Insurer Must Cover Florida Rental Car Crash
In a 5-2 opinion on Nov. 23, the Florida Supreme Court overturned a district court ruling and reaffirmed its own earlier rulings that a rental car contract may not restrict the insured’s auto coverage.
The majority ruled in the Gadsden County case that the rental car was covered by Katusha Shazier’s insurance policy because the rental car was a “temporary substitute auto” and the accident occurred when the car was being driven by someone to whom she had given permission.
The justices rejected Geico Indemnity Co.’s argument that the tented auto no longer fell into the category of “temporary substitute auto” because Shazier had let someone else drive in violation of the contract with the rental car firm, Avis.
The Supreme Court reversed a 1st District Court of Appeal ruling in Geico’s favor. Justice R. Fred Lewis wrote that the appellate decision conflicted with prior Supreme Court rulings.
Kutasha Shazier was a named insured and owner of a Ford Expedition listed on her automobile insurance policy issued by the Geico. In August 2006, because Shazier’s vehicle became disabled due to transmission problems, she rented a Hyundai Sonata from Avis Rent-A-Car, designating her Geico as the primary insurer.

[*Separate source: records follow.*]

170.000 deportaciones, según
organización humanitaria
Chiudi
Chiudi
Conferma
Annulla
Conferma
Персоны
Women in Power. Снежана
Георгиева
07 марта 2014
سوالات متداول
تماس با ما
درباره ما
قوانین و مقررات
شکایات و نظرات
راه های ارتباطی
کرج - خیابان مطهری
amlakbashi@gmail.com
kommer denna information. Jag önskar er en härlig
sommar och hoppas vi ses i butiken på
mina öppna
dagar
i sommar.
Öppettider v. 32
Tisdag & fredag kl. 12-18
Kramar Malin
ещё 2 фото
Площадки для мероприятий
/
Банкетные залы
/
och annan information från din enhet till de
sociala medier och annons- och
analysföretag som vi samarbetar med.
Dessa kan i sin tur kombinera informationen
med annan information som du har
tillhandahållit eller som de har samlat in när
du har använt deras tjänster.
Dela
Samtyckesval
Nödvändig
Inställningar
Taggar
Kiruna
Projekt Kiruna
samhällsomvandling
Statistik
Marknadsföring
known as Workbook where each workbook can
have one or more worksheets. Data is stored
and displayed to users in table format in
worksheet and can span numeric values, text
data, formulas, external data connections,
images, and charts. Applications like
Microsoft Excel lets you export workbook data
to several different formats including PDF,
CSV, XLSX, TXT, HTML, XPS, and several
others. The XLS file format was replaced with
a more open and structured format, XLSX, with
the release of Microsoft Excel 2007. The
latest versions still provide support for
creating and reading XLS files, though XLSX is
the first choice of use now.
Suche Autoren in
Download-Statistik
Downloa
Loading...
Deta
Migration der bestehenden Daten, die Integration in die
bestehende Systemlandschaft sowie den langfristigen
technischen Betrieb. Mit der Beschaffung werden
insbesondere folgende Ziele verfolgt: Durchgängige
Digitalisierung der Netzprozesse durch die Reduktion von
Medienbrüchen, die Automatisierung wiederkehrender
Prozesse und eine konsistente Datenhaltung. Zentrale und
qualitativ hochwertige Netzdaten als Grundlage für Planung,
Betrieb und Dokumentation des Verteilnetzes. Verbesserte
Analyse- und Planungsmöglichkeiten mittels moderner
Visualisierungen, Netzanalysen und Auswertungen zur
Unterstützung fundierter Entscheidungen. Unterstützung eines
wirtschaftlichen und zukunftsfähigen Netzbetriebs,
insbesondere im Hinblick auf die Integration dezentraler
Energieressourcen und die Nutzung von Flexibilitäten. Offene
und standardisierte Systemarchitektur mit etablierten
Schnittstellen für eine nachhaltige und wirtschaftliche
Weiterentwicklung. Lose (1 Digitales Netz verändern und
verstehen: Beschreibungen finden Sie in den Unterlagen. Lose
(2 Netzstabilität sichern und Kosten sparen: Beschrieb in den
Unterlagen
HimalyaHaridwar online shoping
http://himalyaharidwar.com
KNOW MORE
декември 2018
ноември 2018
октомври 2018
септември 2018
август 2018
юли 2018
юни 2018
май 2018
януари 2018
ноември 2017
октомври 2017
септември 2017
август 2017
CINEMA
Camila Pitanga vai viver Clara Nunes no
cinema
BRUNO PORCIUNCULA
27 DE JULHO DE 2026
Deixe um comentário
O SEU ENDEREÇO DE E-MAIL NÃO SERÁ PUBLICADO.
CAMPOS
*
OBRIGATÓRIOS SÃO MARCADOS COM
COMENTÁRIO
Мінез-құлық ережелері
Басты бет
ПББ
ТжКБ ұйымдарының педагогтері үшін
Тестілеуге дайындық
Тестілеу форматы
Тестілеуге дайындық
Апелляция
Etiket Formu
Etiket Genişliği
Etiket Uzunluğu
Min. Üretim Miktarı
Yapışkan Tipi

Shazier permitted the rental vehicle to be used by Frederick Royal, who in turn allowed the rental vehicle to be operated by Tercina Jordan, who negligently crashed into a tree, resulting in serious injury to minor passengers in the vehicle and the death of another. The injured passengers and the representative for the decedent subsequently filed personal injury actions against Shazier, Jordan and Avis. Avis filed a cross-claim for indemnity against Shazier. Shazier’s insurer, Geico, sought a determination that it had no duty under the policy to defend and indemnify Shazier or Jordan.
The passenger contended that coverage existed because the rental car constituted a “temporary substitute auto” under the Geico policy. Geico countered that because Avis had not given Jordan express permission to drive the rental car, the rental vehicle was not a “temporary substitute auto” as to the named insured, Shazier, under the terms of the Geico policy and thus Geico had no duty to defend or indemnify either Shazier or Jordan.
A trial court agreed with Shazier. However, the district court reversed and ruled that the rental car did not constitute a “temporary substitute auto.” The district court determined that the rental contract between Avis and Shazier — a contract that prohibited anyone not authorized by Avis from driving the car– governed whether Avis had given its permission for the use of the car within the meaning of Geico’s policy.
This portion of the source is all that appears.